_PROBLEM TO WORK ON:_
Check each line of the material for the string "veröffentlicht", then give only how many lines have it.

_GIVEN ENTRIES:_
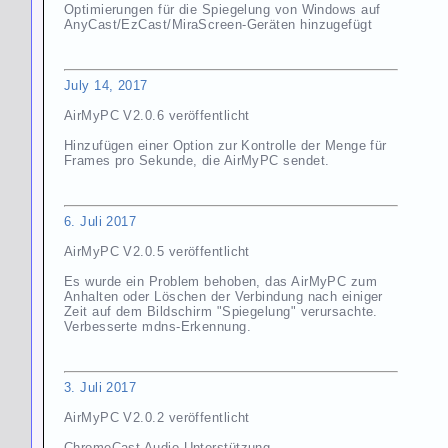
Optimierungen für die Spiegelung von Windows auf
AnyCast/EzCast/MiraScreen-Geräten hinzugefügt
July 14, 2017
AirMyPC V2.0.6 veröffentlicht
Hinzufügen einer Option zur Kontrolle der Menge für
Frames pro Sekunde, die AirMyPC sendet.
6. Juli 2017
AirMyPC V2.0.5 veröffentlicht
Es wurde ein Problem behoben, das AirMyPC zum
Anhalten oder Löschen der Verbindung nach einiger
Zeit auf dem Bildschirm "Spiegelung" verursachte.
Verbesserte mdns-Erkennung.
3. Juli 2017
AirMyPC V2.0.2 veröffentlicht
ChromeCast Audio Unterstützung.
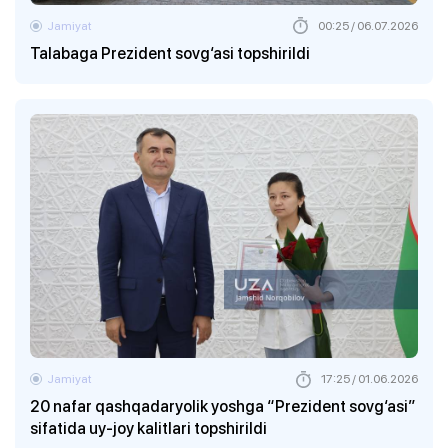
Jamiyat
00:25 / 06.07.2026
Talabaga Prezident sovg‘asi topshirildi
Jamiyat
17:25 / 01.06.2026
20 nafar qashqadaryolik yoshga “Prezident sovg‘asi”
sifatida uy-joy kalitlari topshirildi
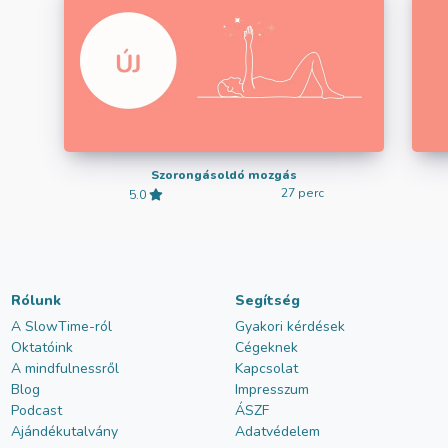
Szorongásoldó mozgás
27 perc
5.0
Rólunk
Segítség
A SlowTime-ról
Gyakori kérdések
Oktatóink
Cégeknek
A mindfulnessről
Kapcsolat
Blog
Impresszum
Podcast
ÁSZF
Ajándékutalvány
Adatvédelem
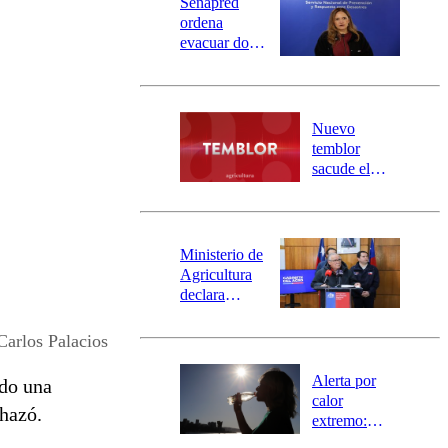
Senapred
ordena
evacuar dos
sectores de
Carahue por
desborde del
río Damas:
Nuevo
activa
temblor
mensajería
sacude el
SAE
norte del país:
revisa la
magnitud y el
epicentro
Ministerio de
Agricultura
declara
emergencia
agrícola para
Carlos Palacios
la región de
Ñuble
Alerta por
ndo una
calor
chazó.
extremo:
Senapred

* * *

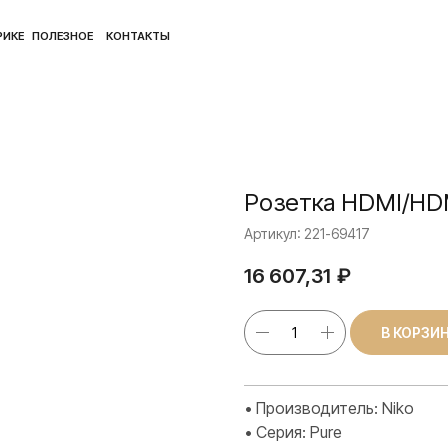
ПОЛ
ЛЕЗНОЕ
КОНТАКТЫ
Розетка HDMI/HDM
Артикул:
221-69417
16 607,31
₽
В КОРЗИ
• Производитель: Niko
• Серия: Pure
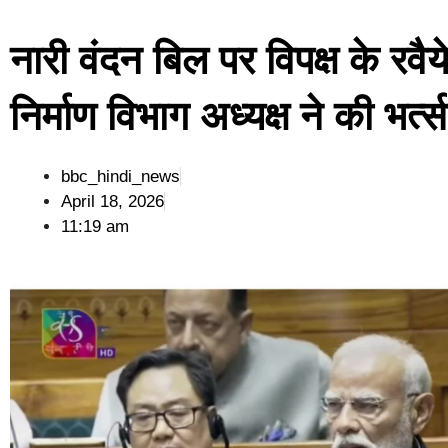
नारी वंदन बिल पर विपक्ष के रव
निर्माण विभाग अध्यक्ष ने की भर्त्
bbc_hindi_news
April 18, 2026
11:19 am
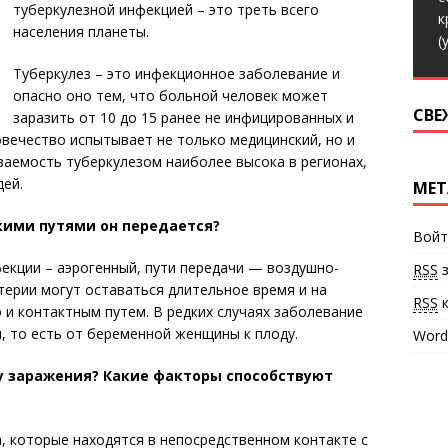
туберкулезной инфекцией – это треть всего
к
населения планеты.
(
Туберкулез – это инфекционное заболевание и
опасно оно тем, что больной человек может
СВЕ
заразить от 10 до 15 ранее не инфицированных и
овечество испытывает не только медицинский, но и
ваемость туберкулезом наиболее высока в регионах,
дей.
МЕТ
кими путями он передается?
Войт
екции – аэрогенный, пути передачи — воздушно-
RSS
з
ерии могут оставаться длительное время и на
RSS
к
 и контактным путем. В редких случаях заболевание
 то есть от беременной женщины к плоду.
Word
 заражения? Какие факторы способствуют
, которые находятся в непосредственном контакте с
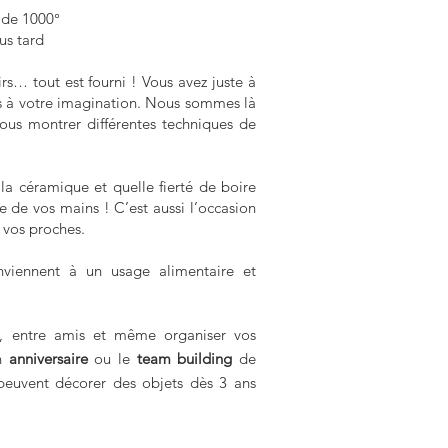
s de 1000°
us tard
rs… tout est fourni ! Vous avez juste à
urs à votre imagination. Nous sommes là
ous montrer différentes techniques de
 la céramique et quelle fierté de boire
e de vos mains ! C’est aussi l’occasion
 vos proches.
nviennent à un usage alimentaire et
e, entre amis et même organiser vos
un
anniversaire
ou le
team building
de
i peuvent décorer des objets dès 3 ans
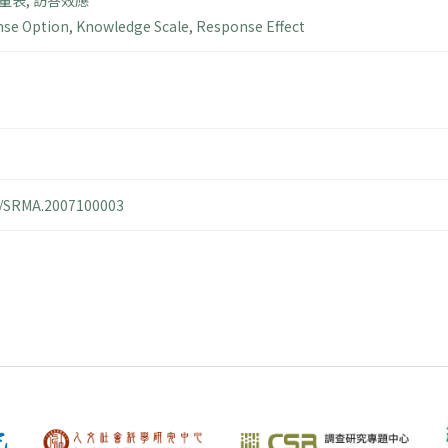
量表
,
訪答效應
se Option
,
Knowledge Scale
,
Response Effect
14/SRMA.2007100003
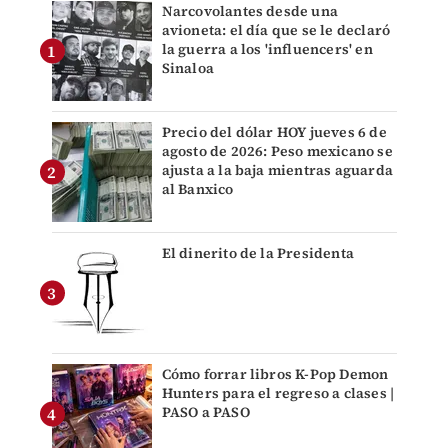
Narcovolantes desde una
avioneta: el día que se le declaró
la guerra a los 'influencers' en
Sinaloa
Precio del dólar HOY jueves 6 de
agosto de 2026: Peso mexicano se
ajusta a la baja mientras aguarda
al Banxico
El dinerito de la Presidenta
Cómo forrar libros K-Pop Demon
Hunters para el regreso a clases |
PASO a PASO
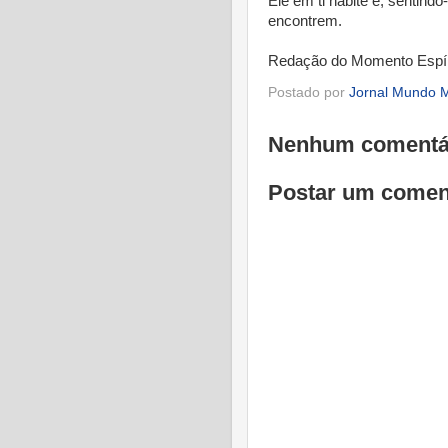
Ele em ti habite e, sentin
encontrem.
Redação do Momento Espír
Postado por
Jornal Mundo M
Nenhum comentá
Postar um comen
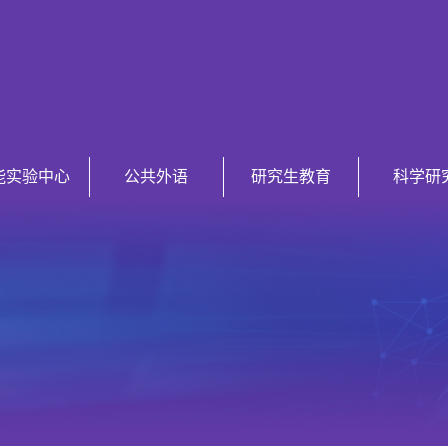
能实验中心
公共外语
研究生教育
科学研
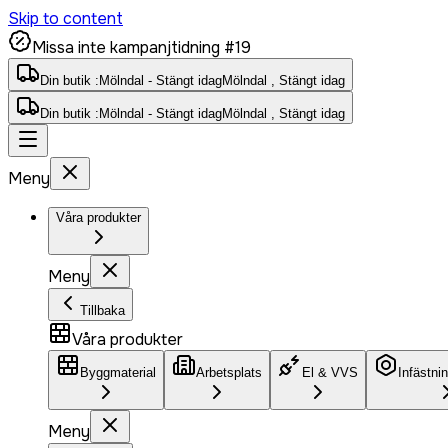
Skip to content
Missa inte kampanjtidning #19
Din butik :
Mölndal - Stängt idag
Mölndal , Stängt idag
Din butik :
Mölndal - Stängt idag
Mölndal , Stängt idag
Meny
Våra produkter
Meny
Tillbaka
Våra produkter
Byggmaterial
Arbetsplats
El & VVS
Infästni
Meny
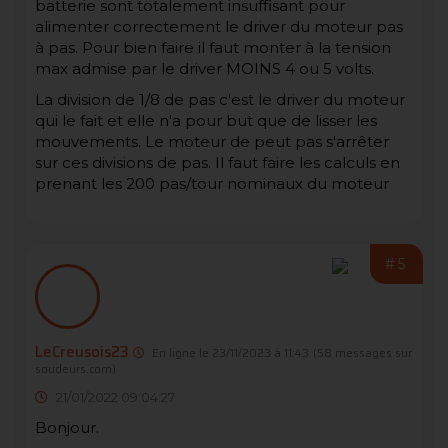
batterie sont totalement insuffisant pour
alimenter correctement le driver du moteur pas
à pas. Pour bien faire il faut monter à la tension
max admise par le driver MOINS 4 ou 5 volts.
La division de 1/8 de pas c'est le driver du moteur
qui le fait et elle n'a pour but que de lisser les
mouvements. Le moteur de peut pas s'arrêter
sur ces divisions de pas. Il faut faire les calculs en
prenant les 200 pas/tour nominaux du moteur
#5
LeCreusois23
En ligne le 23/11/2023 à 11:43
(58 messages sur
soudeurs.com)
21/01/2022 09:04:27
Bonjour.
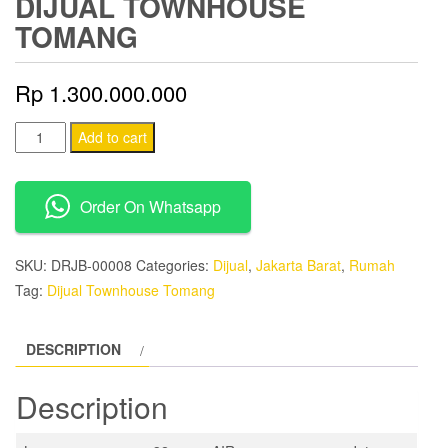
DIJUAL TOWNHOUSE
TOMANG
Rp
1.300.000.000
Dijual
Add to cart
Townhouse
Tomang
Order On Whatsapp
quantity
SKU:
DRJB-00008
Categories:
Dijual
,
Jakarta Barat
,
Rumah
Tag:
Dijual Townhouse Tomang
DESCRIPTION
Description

_FINISHED TASK:_
3